**What is needed**
Scan the data beneath this task and copy each line that includes "phone".

**Given data**
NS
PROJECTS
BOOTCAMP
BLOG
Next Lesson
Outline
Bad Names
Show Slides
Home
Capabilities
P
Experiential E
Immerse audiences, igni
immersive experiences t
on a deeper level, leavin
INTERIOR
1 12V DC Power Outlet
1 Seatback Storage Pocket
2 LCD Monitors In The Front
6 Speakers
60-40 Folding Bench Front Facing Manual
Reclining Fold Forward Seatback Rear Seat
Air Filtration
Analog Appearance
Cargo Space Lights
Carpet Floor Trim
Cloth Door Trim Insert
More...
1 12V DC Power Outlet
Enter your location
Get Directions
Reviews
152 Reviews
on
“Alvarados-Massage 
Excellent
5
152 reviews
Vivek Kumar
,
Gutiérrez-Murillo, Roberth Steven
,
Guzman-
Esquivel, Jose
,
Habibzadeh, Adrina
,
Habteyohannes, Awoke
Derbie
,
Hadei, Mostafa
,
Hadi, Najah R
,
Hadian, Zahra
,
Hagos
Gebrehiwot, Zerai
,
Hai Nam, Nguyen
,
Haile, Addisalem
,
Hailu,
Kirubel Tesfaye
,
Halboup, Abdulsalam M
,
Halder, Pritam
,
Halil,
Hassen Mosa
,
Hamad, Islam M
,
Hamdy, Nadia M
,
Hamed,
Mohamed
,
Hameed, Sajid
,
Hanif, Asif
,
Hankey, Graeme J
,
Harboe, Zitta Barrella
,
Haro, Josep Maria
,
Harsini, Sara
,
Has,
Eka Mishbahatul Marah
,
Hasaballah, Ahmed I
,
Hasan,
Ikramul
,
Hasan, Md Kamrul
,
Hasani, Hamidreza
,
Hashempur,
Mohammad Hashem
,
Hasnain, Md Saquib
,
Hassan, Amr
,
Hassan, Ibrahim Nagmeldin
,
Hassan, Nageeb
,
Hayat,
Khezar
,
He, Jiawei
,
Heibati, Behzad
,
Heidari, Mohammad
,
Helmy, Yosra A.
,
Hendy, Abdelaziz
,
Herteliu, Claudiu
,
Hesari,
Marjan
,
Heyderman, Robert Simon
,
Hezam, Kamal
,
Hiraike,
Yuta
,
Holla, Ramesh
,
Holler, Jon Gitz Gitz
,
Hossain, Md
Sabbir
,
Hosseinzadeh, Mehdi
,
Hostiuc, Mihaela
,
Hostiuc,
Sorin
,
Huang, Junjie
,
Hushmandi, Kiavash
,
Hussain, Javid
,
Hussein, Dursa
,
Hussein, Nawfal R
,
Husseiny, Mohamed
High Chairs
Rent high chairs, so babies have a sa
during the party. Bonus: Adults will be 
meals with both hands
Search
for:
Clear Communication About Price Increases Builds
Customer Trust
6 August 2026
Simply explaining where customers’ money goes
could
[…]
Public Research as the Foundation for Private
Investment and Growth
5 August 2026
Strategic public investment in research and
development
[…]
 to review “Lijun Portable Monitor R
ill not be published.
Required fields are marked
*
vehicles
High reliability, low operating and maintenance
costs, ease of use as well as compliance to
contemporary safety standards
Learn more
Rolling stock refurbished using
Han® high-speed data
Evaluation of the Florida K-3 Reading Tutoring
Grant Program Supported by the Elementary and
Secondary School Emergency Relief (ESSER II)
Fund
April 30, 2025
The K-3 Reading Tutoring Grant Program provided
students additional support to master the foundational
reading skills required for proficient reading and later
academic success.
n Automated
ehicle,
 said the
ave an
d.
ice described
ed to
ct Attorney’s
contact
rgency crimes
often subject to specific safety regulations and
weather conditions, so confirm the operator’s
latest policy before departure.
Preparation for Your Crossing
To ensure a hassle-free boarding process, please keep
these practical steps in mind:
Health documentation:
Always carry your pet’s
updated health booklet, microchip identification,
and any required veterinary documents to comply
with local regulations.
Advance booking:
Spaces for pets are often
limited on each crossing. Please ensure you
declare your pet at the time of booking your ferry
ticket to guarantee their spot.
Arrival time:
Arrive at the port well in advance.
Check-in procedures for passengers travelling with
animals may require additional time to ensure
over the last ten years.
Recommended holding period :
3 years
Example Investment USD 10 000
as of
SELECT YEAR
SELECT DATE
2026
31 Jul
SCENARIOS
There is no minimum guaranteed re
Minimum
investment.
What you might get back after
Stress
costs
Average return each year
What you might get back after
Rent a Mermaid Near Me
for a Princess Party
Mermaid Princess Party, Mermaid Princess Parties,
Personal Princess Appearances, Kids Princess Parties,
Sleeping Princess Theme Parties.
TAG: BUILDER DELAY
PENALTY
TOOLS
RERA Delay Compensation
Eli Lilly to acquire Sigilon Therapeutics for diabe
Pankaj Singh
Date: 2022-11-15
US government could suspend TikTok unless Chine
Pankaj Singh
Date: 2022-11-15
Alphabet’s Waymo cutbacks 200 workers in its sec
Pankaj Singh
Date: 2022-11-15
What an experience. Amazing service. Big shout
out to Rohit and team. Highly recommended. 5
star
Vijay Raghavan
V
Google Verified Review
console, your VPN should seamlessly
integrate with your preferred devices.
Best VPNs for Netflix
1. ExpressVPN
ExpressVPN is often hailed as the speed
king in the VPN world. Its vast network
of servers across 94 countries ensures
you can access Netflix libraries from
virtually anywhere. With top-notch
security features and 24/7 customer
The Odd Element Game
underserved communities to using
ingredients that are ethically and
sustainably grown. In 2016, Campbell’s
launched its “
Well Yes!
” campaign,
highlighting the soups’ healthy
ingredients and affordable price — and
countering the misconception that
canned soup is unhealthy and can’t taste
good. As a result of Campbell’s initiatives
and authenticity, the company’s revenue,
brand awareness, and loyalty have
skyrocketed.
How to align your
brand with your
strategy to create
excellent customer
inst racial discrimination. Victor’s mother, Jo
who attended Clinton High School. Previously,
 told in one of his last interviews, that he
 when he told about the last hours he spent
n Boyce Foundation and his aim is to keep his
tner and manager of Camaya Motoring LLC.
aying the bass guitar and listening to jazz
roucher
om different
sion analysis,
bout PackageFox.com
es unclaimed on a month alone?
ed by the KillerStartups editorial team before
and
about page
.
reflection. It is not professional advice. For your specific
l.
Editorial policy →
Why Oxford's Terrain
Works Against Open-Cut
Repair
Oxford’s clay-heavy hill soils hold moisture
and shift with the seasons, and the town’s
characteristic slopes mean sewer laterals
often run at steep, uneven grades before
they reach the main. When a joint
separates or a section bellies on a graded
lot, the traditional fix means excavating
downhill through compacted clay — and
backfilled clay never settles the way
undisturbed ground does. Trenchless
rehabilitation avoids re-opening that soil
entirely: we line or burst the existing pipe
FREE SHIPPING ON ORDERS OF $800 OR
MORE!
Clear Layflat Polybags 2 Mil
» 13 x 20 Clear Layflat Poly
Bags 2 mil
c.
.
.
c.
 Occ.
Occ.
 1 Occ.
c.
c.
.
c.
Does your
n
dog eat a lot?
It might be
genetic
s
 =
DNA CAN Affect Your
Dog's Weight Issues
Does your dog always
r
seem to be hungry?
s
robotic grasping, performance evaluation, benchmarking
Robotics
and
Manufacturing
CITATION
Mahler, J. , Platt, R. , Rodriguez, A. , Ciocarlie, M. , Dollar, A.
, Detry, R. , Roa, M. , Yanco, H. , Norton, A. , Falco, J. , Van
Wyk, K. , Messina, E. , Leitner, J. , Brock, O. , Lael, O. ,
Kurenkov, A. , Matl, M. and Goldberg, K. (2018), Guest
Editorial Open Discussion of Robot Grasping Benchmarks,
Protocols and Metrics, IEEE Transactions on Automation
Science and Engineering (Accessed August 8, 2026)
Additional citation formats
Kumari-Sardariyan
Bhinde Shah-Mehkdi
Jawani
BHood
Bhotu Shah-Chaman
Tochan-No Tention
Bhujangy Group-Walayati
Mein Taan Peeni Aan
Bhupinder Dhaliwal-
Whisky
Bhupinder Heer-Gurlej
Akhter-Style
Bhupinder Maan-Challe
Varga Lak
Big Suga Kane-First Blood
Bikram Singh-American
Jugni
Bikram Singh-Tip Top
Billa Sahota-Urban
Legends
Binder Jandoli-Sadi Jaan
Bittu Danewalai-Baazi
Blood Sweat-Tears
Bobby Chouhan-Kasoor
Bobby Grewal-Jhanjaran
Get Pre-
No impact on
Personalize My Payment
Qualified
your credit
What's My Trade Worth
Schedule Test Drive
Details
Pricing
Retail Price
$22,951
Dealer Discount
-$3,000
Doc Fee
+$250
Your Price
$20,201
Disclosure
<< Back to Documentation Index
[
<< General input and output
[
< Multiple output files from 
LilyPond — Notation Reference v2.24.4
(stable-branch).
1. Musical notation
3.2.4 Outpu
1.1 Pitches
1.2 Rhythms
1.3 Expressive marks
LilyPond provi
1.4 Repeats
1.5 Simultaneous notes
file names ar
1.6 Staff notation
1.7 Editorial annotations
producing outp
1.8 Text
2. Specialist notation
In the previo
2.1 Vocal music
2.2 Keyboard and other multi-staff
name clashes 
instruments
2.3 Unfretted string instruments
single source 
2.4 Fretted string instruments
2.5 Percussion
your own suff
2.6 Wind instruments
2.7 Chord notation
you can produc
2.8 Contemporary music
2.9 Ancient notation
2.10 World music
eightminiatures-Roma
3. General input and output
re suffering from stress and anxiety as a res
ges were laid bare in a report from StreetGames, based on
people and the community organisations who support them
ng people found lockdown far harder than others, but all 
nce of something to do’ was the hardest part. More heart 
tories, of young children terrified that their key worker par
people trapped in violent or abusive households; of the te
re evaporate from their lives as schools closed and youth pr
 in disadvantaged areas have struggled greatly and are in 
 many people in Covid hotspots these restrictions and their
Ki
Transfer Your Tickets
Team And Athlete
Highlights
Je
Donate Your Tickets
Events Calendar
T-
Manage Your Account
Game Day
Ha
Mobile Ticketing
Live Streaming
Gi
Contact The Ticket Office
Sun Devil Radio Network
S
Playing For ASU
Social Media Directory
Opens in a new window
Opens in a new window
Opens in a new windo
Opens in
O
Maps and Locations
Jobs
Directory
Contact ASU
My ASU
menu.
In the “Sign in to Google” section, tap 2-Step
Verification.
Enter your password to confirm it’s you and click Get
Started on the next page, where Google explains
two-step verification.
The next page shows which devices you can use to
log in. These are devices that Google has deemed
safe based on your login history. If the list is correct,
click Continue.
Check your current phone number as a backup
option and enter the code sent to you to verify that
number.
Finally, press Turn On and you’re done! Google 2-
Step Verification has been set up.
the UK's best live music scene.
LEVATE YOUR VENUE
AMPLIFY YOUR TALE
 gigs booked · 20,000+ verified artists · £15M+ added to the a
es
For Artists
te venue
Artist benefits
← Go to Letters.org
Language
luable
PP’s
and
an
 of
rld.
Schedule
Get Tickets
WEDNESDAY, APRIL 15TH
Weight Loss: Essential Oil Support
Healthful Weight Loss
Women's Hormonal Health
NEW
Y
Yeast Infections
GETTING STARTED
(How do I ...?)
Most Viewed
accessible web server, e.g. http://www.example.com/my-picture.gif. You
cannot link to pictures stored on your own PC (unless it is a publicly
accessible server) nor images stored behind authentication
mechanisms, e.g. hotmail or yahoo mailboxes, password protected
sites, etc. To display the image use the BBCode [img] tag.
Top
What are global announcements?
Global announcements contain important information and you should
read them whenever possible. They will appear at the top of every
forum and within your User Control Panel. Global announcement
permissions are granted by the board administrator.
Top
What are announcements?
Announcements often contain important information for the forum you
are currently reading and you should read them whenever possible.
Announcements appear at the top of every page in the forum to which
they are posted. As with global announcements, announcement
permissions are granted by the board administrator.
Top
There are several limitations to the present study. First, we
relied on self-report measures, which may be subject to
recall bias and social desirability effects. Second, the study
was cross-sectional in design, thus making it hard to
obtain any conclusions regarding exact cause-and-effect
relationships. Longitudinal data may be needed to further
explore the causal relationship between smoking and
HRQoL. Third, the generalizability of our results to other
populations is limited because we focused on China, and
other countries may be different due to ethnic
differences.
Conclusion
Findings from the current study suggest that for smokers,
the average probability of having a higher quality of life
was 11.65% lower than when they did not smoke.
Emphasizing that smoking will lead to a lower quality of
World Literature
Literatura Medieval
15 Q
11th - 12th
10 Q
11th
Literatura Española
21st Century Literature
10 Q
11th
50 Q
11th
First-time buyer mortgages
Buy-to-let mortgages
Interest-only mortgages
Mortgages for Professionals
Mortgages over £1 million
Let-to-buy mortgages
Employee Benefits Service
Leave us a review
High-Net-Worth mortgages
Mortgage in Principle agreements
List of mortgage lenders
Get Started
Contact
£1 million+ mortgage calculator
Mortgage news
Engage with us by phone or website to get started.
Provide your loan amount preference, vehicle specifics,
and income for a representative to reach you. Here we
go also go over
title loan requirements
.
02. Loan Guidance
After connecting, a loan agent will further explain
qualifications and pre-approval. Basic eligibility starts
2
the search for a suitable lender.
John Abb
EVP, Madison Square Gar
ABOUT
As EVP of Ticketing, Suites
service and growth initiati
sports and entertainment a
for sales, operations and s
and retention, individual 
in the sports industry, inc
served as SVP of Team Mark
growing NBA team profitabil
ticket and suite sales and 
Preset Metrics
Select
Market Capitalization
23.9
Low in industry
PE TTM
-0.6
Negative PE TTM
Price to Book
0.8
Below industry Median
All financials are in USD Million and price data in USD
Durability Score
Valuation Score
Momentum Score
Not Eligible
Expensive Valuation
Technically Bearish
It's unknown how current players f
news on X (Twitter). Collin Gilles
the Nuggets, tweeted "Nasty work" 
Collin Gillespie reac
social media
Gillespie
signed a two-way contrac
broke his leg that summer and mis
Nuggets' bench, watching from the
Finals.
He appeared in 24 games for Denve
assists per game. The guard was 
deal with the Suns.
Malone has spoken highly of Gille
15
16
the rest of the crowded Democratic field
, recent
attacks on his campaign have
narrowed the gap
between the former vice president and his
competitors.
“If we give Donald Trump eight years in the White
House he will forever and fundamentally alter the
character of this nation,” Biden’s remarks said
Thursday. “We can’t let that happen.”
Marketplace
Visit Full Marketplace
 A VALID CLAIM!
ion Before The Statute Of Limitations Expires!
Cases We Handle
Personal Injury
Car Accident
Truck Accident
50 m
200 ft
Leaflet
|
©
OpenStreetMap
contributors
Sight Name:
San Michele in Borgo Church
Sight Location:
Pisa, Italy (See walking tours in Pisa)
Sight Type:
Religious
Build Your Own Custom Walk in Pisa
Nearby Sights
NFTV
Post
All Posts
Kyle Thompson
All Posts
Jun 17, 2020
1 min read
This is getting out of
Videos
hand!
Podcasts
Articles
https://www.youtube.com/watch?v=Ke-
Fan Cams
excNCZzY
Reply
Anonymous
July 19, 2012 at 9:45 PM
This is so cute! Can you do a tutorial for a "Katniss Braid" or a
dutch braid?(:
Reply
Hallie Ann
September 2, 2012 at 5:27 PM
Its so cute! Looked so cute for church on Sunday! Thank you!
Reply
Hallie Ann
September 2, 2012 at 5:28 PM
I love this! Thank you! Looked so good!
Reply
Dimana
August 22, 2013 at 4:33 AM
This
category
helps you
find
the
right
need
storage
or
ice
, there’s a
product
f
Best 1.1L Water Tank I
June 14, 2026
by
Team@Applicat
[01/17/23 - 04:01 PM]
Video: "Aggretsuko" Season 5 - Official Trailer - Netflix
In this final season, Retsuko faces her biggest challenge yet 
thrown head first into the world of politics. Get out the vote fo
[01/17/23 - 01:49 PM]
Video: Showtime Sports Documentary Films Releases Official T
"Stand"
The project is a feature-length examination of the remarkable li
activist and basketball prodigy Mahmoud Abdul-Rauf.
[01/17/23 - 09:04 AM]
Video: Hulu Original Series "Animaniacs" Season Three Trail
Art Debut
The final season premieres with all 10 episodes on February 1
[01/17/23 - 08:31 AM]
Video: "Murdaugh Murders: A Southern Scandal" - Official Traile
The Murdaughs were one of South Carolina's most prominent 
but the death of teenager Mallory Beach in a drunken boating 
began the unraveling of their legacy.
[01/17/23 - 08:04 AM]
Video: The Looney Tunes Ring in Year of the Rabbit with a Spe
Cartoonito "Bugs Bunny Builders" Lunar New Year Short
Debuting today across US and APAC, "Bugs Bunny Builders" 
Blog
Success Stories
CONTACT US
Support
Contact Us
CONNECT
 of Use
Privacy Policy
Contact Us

**Worked solution**
Check your current phone number as a backup
Engage with us by phone or website to get started.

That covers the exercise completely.